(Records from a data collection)
════════════════

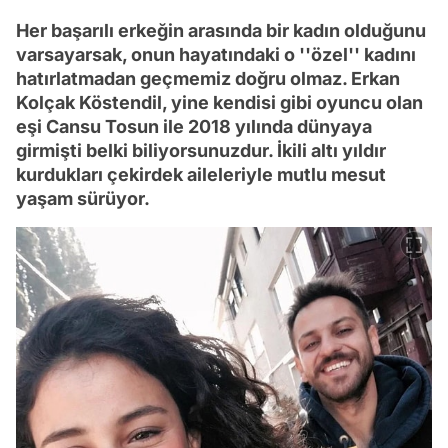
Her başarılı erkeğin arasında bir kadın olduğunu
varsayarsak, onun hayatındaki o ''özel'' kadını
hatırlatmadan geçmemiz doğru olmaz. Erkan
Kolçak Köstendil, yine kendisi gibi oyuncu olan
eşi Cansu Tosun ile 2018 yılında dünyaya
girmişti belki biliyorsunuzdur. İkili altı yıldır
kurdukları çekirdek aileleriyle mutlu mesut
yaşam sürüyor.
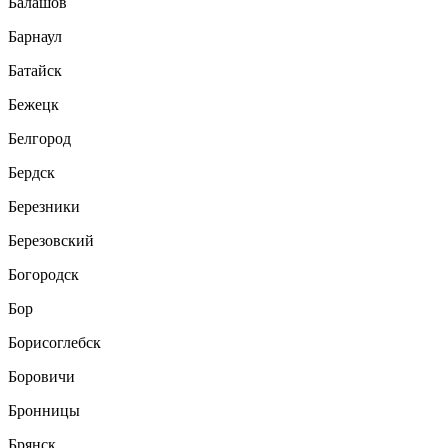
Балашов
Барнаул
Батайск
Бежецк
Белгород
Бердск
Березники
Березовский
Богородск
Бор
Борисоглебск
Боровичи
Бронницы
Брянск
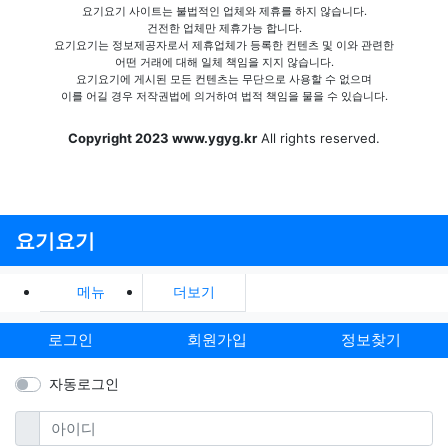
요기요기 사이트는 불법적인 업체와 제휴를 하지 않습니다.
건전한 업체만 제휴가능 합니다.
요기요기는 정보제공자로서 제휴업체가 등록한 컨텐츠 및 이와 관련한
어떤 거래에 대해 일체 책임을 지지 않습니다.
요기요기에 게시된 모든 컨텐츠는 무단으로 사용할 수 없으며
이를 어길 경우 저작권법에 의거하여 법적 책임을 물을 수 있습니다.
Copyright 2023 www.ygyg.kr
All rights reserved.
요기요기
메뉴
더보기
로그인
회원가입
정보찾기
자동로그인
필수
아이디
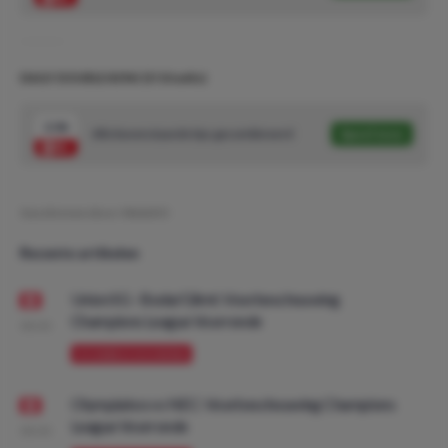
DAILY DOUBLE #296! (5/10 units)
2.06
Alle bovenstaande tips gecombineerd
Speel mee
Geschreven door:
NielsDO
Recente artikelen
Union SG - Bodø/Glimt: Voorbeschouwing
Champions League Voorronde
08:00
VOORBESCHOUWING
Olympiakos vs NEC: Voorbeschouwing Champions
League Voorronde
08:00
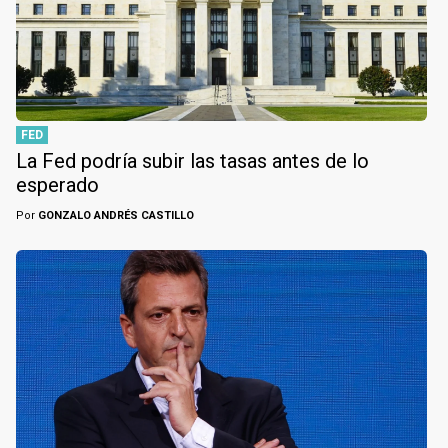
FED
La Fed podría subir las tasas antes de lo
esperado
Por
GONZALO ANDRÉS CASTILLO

════════════════

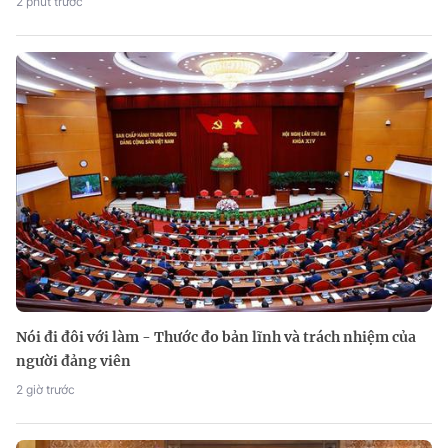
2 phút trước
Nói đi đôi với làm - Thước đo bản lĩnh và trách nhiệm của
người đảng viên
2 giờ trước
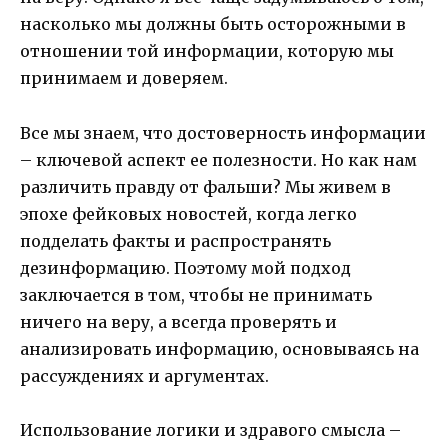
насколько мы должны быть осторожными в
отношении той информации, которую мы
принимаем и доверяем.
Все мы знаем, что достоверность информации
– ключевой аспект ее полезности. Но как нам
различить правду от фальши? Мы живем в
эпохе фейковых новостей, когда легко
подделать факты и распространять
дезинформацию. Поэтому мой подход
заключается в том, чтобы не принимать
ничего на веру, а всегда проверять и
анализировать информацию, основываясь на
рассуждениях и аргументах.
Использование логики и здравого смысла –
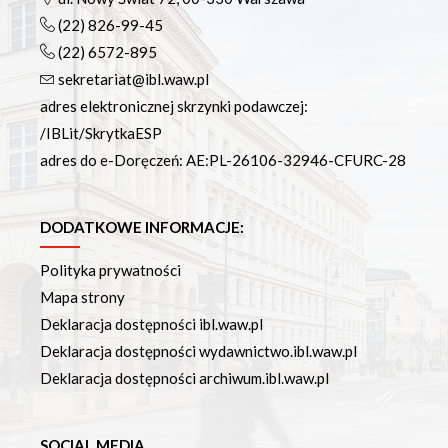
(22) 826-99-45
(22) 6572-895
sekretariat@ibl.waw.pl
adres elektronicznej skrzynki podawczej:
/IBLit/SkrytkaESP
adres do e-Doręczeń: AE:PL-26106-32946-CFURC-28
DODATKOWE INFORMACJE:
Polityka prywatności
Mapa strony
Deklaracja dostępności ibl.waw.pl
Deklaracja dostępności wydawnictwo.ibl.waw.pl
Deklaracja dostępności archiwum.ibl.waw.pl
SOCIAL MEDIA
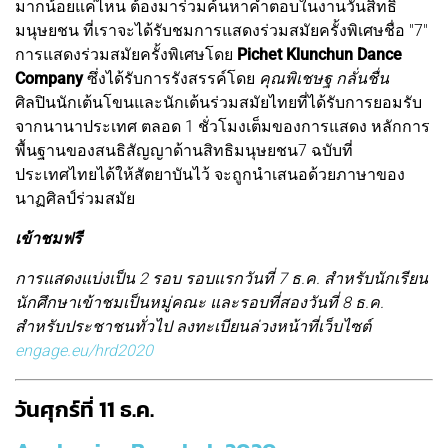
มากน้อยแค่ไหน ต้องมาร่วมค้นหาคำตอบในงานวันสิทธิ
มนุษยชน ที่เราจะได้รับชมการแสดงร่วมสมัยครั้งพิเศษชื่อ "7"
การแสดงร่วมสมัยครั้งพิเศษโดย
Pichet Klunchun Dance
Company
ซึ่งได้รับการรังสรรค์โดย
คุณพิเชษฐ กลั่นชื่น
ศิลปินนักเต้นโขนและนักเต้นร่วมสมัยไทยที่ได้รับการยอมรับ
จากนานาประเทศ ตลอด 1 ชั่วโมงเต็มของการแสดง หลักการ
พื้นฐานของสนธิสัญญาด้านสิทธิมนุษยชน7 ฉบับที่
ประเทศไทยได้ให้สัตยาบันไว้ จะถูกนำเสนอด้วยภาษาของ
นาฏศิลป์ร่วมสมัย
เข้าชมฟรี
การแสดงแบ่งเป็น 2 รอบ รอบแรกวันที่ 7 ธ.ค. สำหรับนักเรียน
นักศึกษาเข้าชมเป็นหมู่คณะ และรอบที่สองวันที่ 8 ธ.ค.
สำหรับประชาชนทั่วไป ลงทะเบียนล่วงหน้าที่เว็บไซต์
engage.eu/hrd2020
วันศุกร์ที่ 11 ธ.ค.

════════════════

From the data above, show each line that contains "สำหร".

การแสดงแบ่งเป็น 2 รอบ รอบแรกวันที่ 7 ธ.ค. สำหรับนักเรียน
สำหรับประชาชนทั่วไป ลงทะเบียนล่วงหน้าที่เว็บไซต์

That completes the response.